Sweet, but sour, too. The Parsonage never fully recovered from the Flood, and the first of the jokes that God was to play on us. Most of the house was ravaged, and was to remain so for several years; from then on, when we needed to salt our food, we just scraped a kitchen flag-stone with a penknife. In the meantime, sea-life rotted in corners, and for months the larder was a rockpool, containing a variety of living creatures, including a blue starfish, an array of clams, and four lobsters. We spent the rest of the year trying to repair the damage, and every fine day we would haul out our furniture and belongings in an attempt to dry them out.
Look: there’s the sofa steaming in the warmth of a spring morning.
And listen: crrrkkk! That’s the sound of the mahogany dresser splitting suddenly, and gaping soggily apart to reveal a lumpy mass of disintegrating jellyfish on its floor.

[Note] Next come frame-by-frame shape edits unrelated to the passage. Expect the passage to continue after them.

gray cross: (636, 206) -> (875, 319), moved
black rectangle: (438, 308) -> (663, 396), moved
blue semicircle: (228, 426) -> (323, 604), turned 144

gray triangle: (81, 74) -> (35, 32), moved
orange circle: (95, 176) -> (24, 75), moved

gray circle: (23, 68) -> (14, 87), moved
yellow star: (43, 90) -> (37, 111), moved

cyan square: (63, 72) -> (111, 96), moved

Don’t inhale: hold your nose! Pffffwah!
‘God moves in a mysterious way,’ boomed my father, the eternal looker-on-the-bright-side, as he chopped up the useless furniture wood, ‘His wonders to perform!’
If my father was distraught at the damage the sea had inflicted upon my mother’s grave (the blanket he had bade me lay upon it had been carried off by the waters), he hid it well. The waves had churned up the earth, and all the shrubs and plants we had so carefully tended were destroyed. Or so we thought, until the following autumn, when the gourd plant appeared.